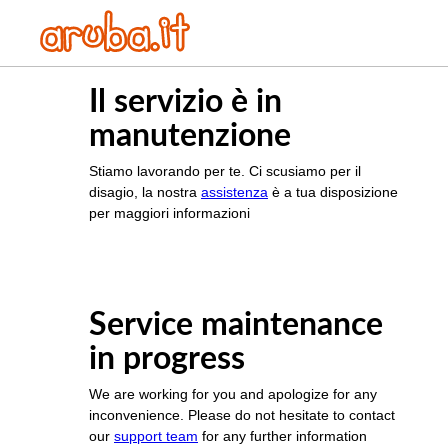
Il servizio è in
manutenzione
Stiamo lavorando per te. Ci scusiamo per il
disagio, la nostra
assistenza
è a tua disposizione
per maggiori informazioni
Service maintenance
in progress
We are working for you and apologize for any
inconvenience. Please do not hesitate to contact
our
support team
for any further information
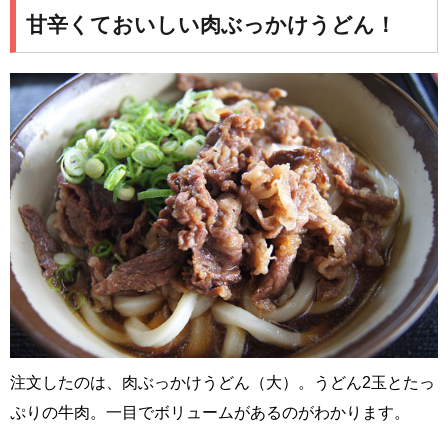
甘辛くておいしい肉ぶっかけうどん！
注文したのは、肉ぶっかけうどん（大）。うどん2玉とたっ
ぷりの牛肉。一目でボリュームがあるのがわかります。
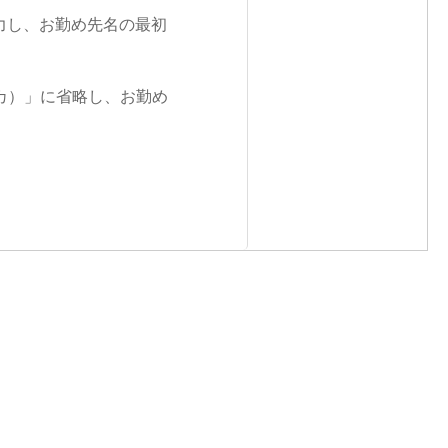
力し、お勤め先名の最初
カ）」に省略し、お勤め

-------------------------

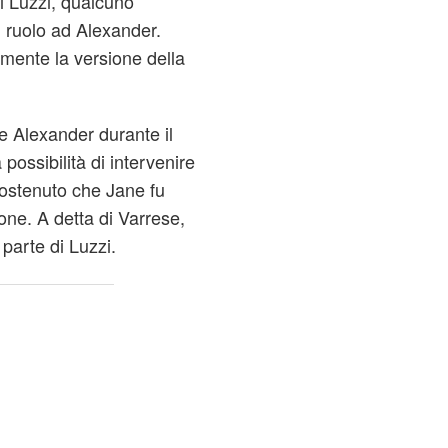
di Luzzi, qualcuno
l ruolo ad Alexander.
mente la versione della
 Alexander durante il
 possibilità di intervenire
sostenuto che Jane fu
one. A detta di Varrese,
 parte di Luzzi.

-------------------------

- [Task description] Where the listing above reaches the line that contains "mente la versione della", start retyping, and finish with the line that contains "parte di Luzzi."; reproduce those lines exactly and no others.

- [Answer space]
mente la versione della
 Alexander durante il
 possibilità di intervenire
sostenuto che Jane fu
one. A detta di Varrese,
 parte di Luzzi.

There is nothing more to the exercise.